# Harbor Freight Greenhouse



## Peacock (Apr 12, 2006)

Got a coupon for this, 4'x6' greenhouse on sale for $250 right now through the end of March. They've been around a long time and I know they've got some fans, but maybe not everybody likes them? I asked for one for my birthday but DH said they were sold out and would get more on Tues. 

Good deal or not? I have a solarium I use for seed starting and it works okay, but it doesn't actually get enough sun for *real* growing -- some solarium, eh? It's our back porch and is also left with the door open for the dogs, so that's not much protection on those bitter cold winter days. I'd love to have some stuff going all year like greens, peppers, cherry tomatoes etc. and if I'm not careful, even seedlings get leggy in my solarium.


----------



## Danaus29 (Sep 12, 2005)

Mine's still in the box. Not allowed to put it up because of new zoning regs so I'll have to find a hidden spot for it.

I did use one of those metal frame with the flimsy plastic cover units once. They aren't worth the money. The plastic cover ripped off in a late spring storm and the rest rusted the following summer because I left it outside to set my seed trays on to harden off my indoor started seedlings.


----------



## ksfarmer (Apr 28, 2007)

Although I don't have one of the Harbor Freight greenhouses, I have two close friends who do. Both are the 8x10 ones. I helped put them togather and this alone caused a lot of head scratching due to some rather vague assembly directions. However, assembly was finally accomplished. I think both friends are satisfied with the end results. The biggest problems are when strong wind hits and some of the panels blow out.. This seems to be somewhat lessened by caulking each panel and even using some metal self-starting screws to fasten better. The spring clips leave much to be desired. Also they had some trouble with the selfopening vents on the roof. A strong wind can twist and bend the frames and closers. ( Kansas has a big problem with winds). Over all, I think both are pleased with their greenhouses, even with the problems.


----------



## Peacock (Apr 12, 2006)

good to know! I'd like to get a bigger one, but that'll probably be plenty for me to start out with. I can always put up a 2nd one


----------



## lonelyfarmgirl (Feb 6, 2005)

don't waste your money on the harbor freight green houses. WOW are they junk! I have an 8X10 one. the instructions are ridiculous. 
they are flimsy as can be. yes, the panels blow out in the wind. we ended up putting 1X6 boards horizontally across the panels, 3 on each one. we had to tape the cross members together on the inside to keep the thing from moving around. the doors dont open and close smooth at all.
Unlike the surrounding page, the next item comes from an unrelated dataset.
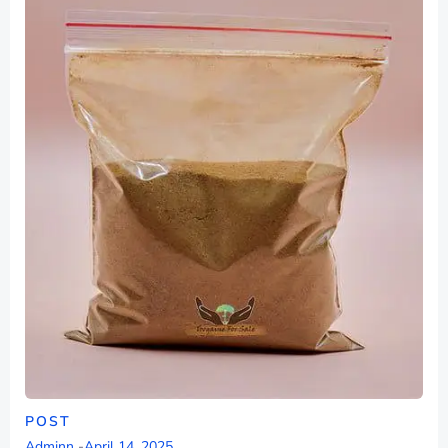
POST
Adminn
-
April 14, 2025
I gave up and never try to close them.
the vents on the top are worthless. they dont shut all the way, the latches are flimsy. the nuts come off the bolts all by themselves when the wind blows, and sometimes the bolts fall out. the frame twists in the wind. twice the vent windows have been tore apart by the wind and had to be pieced and caulked back together.
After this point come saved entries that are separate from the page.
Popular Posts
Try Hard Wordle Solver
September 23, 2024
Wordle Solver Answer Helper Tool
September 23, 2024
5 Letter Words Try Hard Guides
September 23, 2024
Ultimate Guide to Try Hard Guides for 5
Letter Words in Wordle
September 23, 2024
the fine print in the instructions say do not build in areas where there is high wind or heavy snow. HA!


----------



## seagullplayer (Nov 6, 2008)

I would like to get a copy of that coupon, where did you find it?


----------



## Peacock (Apr 12, 2006)

It's been in the newspapers and in the store flyers that come out in our little home-delivered supplements on Tuesdays. I've got an extra - PM me your address and I'll mail you one. It's good till 3/31 I think.


----------



## lonelyfarmgirl (Feb 6, 2005)

I had that coupon also. that is why we bought it. The thing was on sale for around 100$ off and I had the 250$ off coupon. I ended up getting the thing for almost half price. We thought we were getting a great deal. Boy were we wrong!
You have been warned, buy at your own risk...


----------



## Ohio dreamer (Apr 6, 2006)

We don't have one, but it seems people have a love-hate relationship with them. People ether love them or hate them.....seen more that love then hate, thus far, across all the boards I frequent.


----------



## mommagoose_99 (Jan 25, 2005)

You get what you pay for as far as greenhouses are concerned. I hope you plan on anchoring your little greenhouse well. I have two 28 x 120 used greenhouses . I paid $1600 a piece for mine at an auction. If I had bought them new they would have cost me $15,000. We get 50-60 mile an hour thunderstorms around here and since our greenhouses have been assembled since last March , we have had 4 days of winds in the 50+ mph area all day and all night. Your little greenhouse would be in the next county unless you attach it to something heavy. We used earth anchors on both green houses. We dug 4 feet deep ditches and attached 2x4's to each ground post then back filled. During the windstorms I could feel the strain on those ground posts when I held on to them. My green houses are made of very heavy thick pipe. We used heavy duty everything . I say save your money for a real greenhouse cause I don't think the flimsy greenhouse is going to be big enough or strong enough. I don't think you will be happy with it. Look at Johnny Seeds pipe bender for half the money of the Harbor Freight greenhouse, You can make low tunnels, as many as you have room for and extend your season. I have 8 x8 low structures I use to start seeds in . They are bent pipes attached to 8 foot long 2x4's They are cheap to make and mine have lasted 20 years. I replace a 2x4 every once in a while. I will take a picture of the one I have in my greenhouse . I put tender plants in there when it is cold in the greenhouse. I have enough bent pipes to make 7 of these mini greenhouses. Several are used to house chicks in the Spring. I will post the photos onthe Homesteading Face Book page since it is too complicated to post photos here.


----------



## seagullplayer (Nov 6, 2008)

http://i902.photobucket.com/albums/ac221/seagullplayer1965/IMG_0444.jpg

This are pictures from our Harbor Freight greenhouse from last spring. It is the 6x6 model. It worked great for staring plants early. It is still up but a very bad hail storm late in the year left some holes in the roof, I should have taken it down in June or July.
We are trying to decide if we should just buy another one of these, or get the 6x8. This one was about $100 with the coupon. The zipper door is not real handy, but does close it up tight, and there is no automatic vent option. My wife goes to work a few hours after me, so we worked out a pretty good plan, and I put a fan on a timer, that worked out great.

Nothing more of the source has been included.